Business Standard had reported earlier that the power sector financing was at cross roads with empty projects pipeline and bludgeoning NPAs. PFC’s loan sanction has come down by 41 per cent from 2012-13 to Rs 46,600 crore in the last financial year. The loan disbursement has shown a 27 per cent downward trend in PFC in the past four financial years.
According to PFC officials, the pipeline of big-ticket generation projects is empty. As for the portfolio of independent power projects based on conventional fuel, 18-20 Gw capacity is without any power purchase agreement. In the past five years, no generation project has achieved financial closure, according to market data. The company said six new NPAs were added during FY16. “I am optimistic that in a couple of years, existing NPAs might get an upgrade upon resolution of policy issues by government initiatives and equity tie-up,” said M K Goel, chairman of PFC.
At Rs 1.33 lakh crore, PFC, along with Rural Electrification Corporation (REC), is the largest lender to the state electricity boards, which are now cumulatively battling debt exposure of Rs 4 lakh crore.
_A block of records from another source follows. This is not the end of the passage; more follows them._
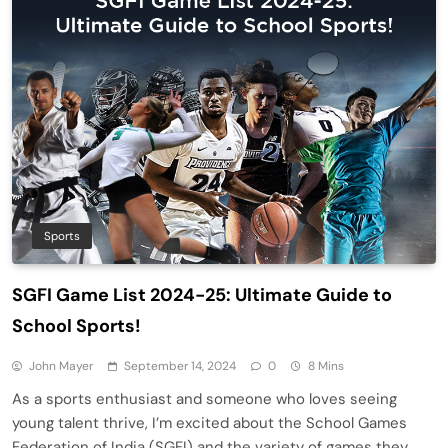
Sports
SGFI Game List 2024-25: Ultimate Guide to
School Sports!
John Mayer
September 14, 2024
0
8 Mins
As a sports enthusiast and someone who loves seeing
young talent thrive, I’m excited about the School Games
Federation of India (SGFI) and the variety of games they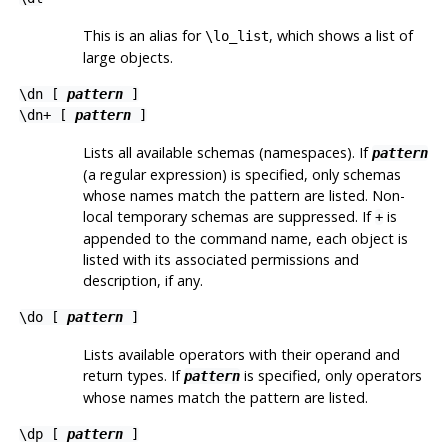
This is an alias for
, which shows a list of
\lo_list
large objects.
\dn [
pattern
]
\dn+ [
pattern
]
Lists all available schemas (namespaces). If
pattern
(a regular expression) is specified, only schemas
whose names match the pattern are listed. Non-
local temporary schemas are suppressed. If
is
+
appended to the command name, each object is
listed with its associated permissions and
description, if any.
\do [
pattern
]
Lists available operators with their operand and
return types. If
is specified, only operators
pattern
whose names match the pattern are listed.
\dp [
pattern
]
The Ujwal Discom Assurance Yojana aims to restructure this debt by floating sovereign guaranteed bonds at market rates. It also restricts future borrowings by the states from these lenders and banks till their respective discoms turn around financials and operations.
Religare in its report in May 2016 said it expects continued pressure on loan growth and margins of PFC along with further asset quality deterioration over the next 2-3 years.
“The market has already discounted that both PFC and REC will suffer till the discoms turn around. As for generation projects, the amount of loan to these projects under restructuring tells the tale clearly. There are projects in the market for sale, but there are no takers,” said a senior power sector expert based in Delhi.
PFC’s restructured assets stood at Rs 32,260 crore as of March 2016, out of which 56 per cent were already commissioned.
“Out of the total restructured assets, Rs 11,550 crore are likely to be upgraded to standard in 2016-17 and the balance will likely be upgraded to standard asset in FY18,” said the company.
“Loans given to SEBs are under restructuring, but stressed assets close to 20,000 Mw are still facing payment issues due to pendency in operations and regulatory issues. It is indeed worrisome that the NPAs are rising and projects are not changing hands despite being on sale. The whole idea is to wait for the demand to pick up,” said another power sector analyst.